- Your objective -
What you return must match the material exactly, with every line present.

========================

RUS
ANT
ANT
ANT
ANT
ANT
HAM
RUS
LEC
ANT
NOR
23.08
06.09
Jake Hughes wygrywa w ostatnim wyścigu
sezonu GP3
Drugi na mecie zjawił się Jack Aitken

========================

- Answer to the exercise -
RUS
ANT
ANT
ANT
ANT
ANT
HAM
RUS
LEC
ANT
NOR
23.08
06.09
Jake Hughes wygrywa w ostatnim wyścigu
sezonu GP3
Drugi na mecie zjawił się Jack Aitken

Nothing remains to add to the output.